Mesmo sendo tão desprezado, o fato era que ele havia decidido: queria alguém que pudesse lhe dar um coração. E haveria de encontrar alguém que quisesse lhe dar, não é verdade? Não dá pra entender algo tão óbvio? O boneco precisava de um coração urgentemente pra despejar no coração desse alguém todo sentimento que havia guardado no seu vazio feito de lata. Mesmo quando passava alguns meses sendo ignorado, pensa que ele desistia? Que nada. Botou na cabeça que ia encontrar um coração e não era do tipo de boneco de lata que se deixa abater pelas dificuldades que aparecem sempre.

Dias e dias passaram até que acordou ouvindo certos passos que já pensou ter ouvido antes. Talvez num daqueles sonhos nas noites de chuva em que se encolhia todo pra que a água não pingasse no seu corpinho frágil de lata. Era uma menina. Sozinha, magrinha, sem graça. Mas ele viu nela o coração mais lindo e mais espaçoso e mais disposto a receber sentimentos do que qualquer um que haviam entrando por aquelas portas.
- É ela! - pensou ele fazendo pinta pra que o notasse.

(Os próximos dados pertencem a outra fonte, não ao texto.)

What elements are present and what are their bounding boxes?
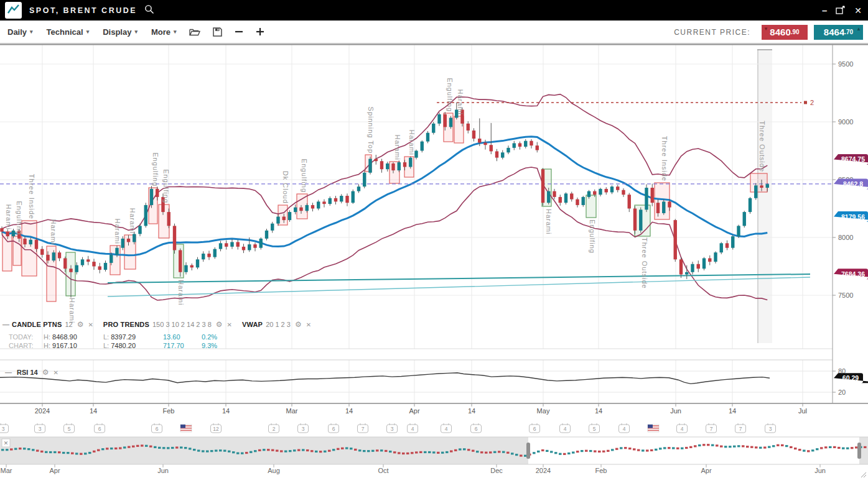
candle <box>253 244 256 248</box>
svg-text:6: 6 <box>98 426 101 432</box>
candle <box>225 243 228 247</box>
candle <box>651 188 654 203</box>
navigator-axis-label: Apr <box>701 467 711 474</box>
calendar-event-badge[interactable]: 3 <box>35 423 45 433</box>
calendar-event-badge[interactable]: 12 <box>211 423 222 433</box>
menu-technical[interactable]: Technical▾ <box>47 27 90 37</box>
calendar-event-badge[interactable]: 3 <box>387 423 398 433</box>
zoom-in-button[interactable] <box>256 27 264 36</box>
svg-text:12: 12 <box>213 426 219 432</box>
candle <box>86 259 90 262</box>
candle <box>679 259 683 274</box>
calendar-event-badge[interactable]: 2 <box>269 423 279 433</box>
calendar-event-badge[interactable]: 6 <box>530 423 540 433</box>
close-icon[interactable]: ✕ <box>227 321 232 328</box>
gear-icon[interactable]: ⚙ <box>77 320 84 329</box>
calendar-event-badge[interactable]: 4 <box>441 423 452 433</box>
candle <box>645 188 648 209</box>
calendar-event-badge[interactable]: 4 <box>408 423 418 433</box>
current-price-label: CURRENT PRICE: <box>674 28 750 37</box>
candle <box>242 247 245 250</box>
calendar-event-badge[interactable]: 6 <box>152 423 162 433</box>
open-folder-icon[interactable] <box>189 27 200 37</box>
svg-text:3: 3 <box>2 426 5 432</box>
candle <box>322 201 325 204</box>
search-icon[interactable] <box>144 4 154 17</box>
close-icon[interactable]: ✕ <box>88 321 93 328</box>
candle <box>207 254 210 257</box>
candle <box>656 203 660 213</box>
calendar-event-badge[interactable]: 3 <box>765 423 776 433</box>
navigator-axis-label: Mar <box>1 467 12 474</box>
calendar-event-badge[interactable]: 5 <box>589 423 600 433</box>
pattern-label: Engulfing <box>446 78 454 112</box>
candle <box>127 239 130 242</box>
calendar-event-badge[interactable]: 3 <box>0 423 9 433</box>
candle <box>605 189 608 193</box>
calendar-event-badge[interactable]: 5 <box>64 423 75 433</box>
candle <box>541 169 544 203</box>
candle <box>345 196 348 203</box>
candle <box>685 272 688 275</box>
pattern-label: Three Inside <box>661 136 668 182</box>
candle <box>306 205 309 211</box>
close-icon[interactable]: ✕ <box>53 369 58 376</box>
candle <box>668 201 671 207</box>
calendar-event-badge[interactable]: 7 <box>706 423 717 433</box>
navigator-handle[interactable] <box>857 443 861 459</box>
calendar-event-badge[interactable]: 3 <box>298 423 309 433</box>
candle <box>628 195 631 208</box>
calendar-event-badge[interactable]: 7 <box>358 423 368 433</box>
svg-text:3: 3 <box>391 426 394 432</box>
svg-text:7: 7 <box>362 426 365 432</box>
rsi-line <box>0 373 770 384</box>
candle <box>219 243 222 249</box>
popout-button[interactable] <box>836 6 846 15</box>
us-flag-icon[interactable] <box>648 425 659 432</box>
x-axis-label: Apr <box>409 407 419 415</box>
gear-icon[interactable]: ⚙ <box>295 320 302 329</box>
price-tick-label: 9000 <box>838 118 853 126</box>
x-axis-label: May <box>537 407 550 415</box>
candle <box>299 208 302 211</box>
calendar-event-badge[interactable]: 4 <box>619 423 630 433</box>
candle <box>12 231 15 236</box>
resize-grip[interactable] <box>861 472 866 477</box>
menu-daily[interactable]: Daily▾ <box>7 27 33 37</box>
menu-more[interactable]: More▾ <box>151 27 177 37</box>
candle <box>156 189 159 197</box>
candle <box>230 242 233 246</box>
calendar-event-badge[interactable]: 6 <box>471 423 482 433</box>
save-icon[interactable] <box>213 27 222 37</box>
svg-text:4: 4 <box>411 426 414 432</box>
pattern-label: Engulfing <box>589 219 596 254</box>
price-badge: 60.29 <box>842 374 859 382</box>
price-badge: 8674.75 <box>841 155 865 163</box>
x-axis-label: 14 <box>345 407 353 415</box>
zoom-out-button[interactable] <box>235 27 243 36</box>
chart-toolbar: Daily▾ Technical▾ Display▾ More▾ CURRENT… <box>0 21 868 44</box>
us-flag-icon[interactable] <box>180 425 192 432</box>
navigator-close-button[interactable]: ✕ <box>2 439 10 447</box>
candle <box>490 145 493 151</box>
candle <box>138 226 141 234</box>
gear-icon[interactable]: ⚙ <box>42 368 49 377</box>
menu-display[interactable]: Display▾ <box>103 27 138 37</box>
calendar-event-badge[interactable]: 6 <box>95 423 105 433</box>
close-icon[interactable]: ✕ <box>306 321 311 328</box>
calendar-event-badge[interactable]: 4 <box>560 423 571 433</box>
candle <box>23 239 26 244</box>
gear-icon[interactable]: ⚙ <box>216 320 223 329</box>
navigator-handle[interactable] <box>526 443 530 459</box>
ask-price-badge: 8464.70 ▲ <box>814 25 863 40</box>
candle <box>444 114 447 127</box>
minimize-button[interactable]: – <box>822 5 827 16</box>
chevron-down-icon: ▾ <box>134 29 138 35</box>
calendar-event-badge[interactable]: 4 <box>677 423 688 433</box>
calendar-event-badge[interactable]: 7 <box>735 423 746 433</box>
close-window-button[interactable]: ✕ <box>854 6 862 16</box>
candle <box>432 124 435 133</box>
navigator-axis-label: 2024 <box>536 467 551 474</box>
calendar-event-badge[interactable]: 6 <box>329 423 339 433</box>
event-markers: 33566122367344664544773 <box>0 423 776 433</box>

Estava ali pra escolher seu presente de aniversário. A menina mergulhou os olhos nas prateleiras, vidrou nas bonecas, avançou o olhar pra aquela bailarina, virou, e bateu. Bateu com os olhos nos olhos do boneco. Vibraram. Nenhum outro brinquedo conseguia ser tão expressivo como o boneco de lata.
- Eu quero aquele, mamãe.
O boneco de lata sorriu. Ela segurou-o junto do peito e saiu da loja como se carregasse o seu troféu. E por onde ia, levava o boneco. E tudo o que acontecia, contava ao boneco. E o boneco achou lugar no seu coração. Ele não podia andar, comer, falar, ou essas coisas que Gente faz. Mas podia dormir no coração da menina e compartilhar os seus sentimentos com ela.

- É louca - comentavam suas colegas. - Como é que essa menina foi querer logo o mais feio?
Nem todo mundo sabe que o verbo querer fica muito melhor de dupla. Um querendo de lá e outro querendo de cá viram dois que se completam.
 E quando isso acontece- dois quereres ao mesmo tempo - os sinos sempre badalam, os olhos piscam feito estrelas, os corações batem mais forte, razões perdem completamente o sentido, tudo vira maravilha em volta, a vida fica quase tonta e o resto não importa.
Pena que tinha gente que não entendiam a relação entre o boneco e a menina. Gente procura explicação pra tudo, justificativa, motivo nobre, benefício, julgamento. Perde muito tempo analisando. Dá importância além da conta a coisa menos importante que o momento.
Gente pensa demais de vez em quando.
Tanto é que tem gente que até hoje não entende quando vê a menina sorrindo sozinha agarrada com seu boneco de lata, juntinhos e felizes, e pensam: Que engraçado.